Women and girls are the most vulnerable
The economic and social pressures of being a refugee fall harder on women and girls. They are a key concern for CARE, as we look to supporting a future of their own choosing. For CARE in the region, our long-term strategy for the Syria crisis is designed for these groups and it is built on two pillars:
- The protection of the most vulnerable refugees trapped in exile;
- The development of sustainable livelihoods to end needs in the longer-term by building on people’s capacities for self-reliance.
CARE’s programming in Egypt, Lebanon, Jordan and Turkey supports families in accessing emergency healthcare, paying overdue rent to avoid imminent eviction and schooling for their children. CARE’s staff have provided support in many cases of both early and forced marriage – a common negative coping mechanism among refugees who find themselves unable to afford living costs and service debts to landlords and shop owners. CARE also works to ensure the rights of refugee women and young girls to access Sexual and Reproductive Health and Rights (SRHR). This type of intervention is largely forgotten or given undue support in my experience in many humanitarian contexts to this day.
Supporting people’s capacity to help themselves
CARE’s programmes do not see vulnerable and marginalised refugees as passive recipients of aid. Syrian refugees should not be crudely characterised as burdensome and parasitic in their effects on the economies in host communities. Syrians have proven themselves to be highly innovative, hard-working and independent, in spite of the challenges they face as refugees. They are consumers, employees, manufacturers, entrepreneurs, business owners and customers – they are both a key element of the market and the market place. We need to harness their capabilities to help themselves. Vocational training in CARE is also market-oriented to ensure its applicability in regular employment.

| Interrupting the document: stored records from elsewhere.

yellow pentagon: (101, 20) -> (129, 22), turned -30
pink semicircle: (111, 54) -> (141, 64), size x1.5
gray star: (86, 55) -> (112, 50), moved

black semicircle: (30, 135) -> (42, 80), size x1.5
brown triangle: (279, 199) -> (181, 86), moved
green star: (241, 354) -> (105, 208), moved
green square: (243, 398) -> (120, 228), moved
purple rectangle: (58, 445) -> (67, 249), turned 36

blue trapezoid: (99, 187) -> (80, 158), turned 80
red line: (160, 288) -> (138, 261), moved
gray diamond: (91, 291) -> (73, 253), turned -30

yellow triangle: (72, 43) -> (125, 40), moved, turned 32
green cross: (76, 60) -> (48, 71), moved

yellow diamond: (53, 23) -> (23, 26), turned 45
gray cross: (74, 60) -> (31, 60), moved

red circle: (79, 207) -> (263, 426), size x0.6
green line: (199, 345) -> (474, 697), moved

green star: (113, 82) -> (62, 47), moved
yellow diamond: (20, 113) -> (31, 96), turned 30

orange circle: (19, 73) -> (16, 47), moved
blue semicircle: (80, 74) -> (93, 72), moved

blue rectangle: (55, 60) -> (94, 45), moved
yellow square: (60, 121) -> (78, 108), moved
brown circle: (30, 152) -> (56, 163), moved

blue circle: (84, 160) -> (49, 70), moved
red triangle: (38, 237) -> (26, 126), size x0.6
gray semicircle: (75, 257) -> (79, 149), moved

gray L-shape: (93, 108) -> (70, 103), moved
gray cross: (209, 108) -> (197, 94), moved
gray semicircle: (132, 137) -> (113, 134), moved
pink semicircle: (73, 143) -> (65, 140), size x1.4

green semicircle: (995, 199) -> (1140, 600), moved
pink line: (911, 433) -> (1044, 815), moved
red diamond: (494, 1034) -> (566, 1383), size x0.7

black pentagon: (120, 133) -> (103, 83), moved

For refugees, the local market in their country of exile determines programming for the most part. Increasingly, we are also working to understand the needs of the market back in Syria, to ensure vocational learning is highly transferable to support their future in their homeland. CARE’s life-skills programmes throughout the region offer Syrians and vulnerable host communities basic literacy and numeracy; soft leadership skills for women, along with computer skills; foreign language learning – all focused on women and youth.
Promoting economic empowerment is the only sustainable option
CARE’s programmes maximise the positive social and economic impact of Syrians in host communities through the development of Micro, Small and Medium Enterprises (MSMEs), including informal and formal enterprises; cooperatives; Village Savings and Loan Associations (VSLAs). This work requires the permissions of the host governments whose approach varies from country to country in the region. To maximise social cohesion, CARE also targets host communities with its economic empowerment interventions to generate new livelihood opportunities (business growth, new jobs, etc.). It supports enterprises between displaced and host communities that bolster common interests and reduce refugee feelings of isolation and of being outside of communities.
So, I travel to Brussels with some key messages to offer – that whilst protecting Syrian refugees, displaced women and girls in particular, is crucial and we will continue this endeavour, helping to prepare them for a future in which they access jobs is the only sustainable option – whether they return home, continue to live in exile or are re-settled.
We must listen to what Syrians say they want
Beyond this, the politicians on all sides need to compromise, rise above sectarian or political motivations and realise that the future of a nation is at stake. A political agreement is needed, so early recovery can go hand-in-hand with proactive support for Syrian refugees to return home – in a safe, voluntary and dignified manner. That is what Syrians tell me they want and we should listen to them.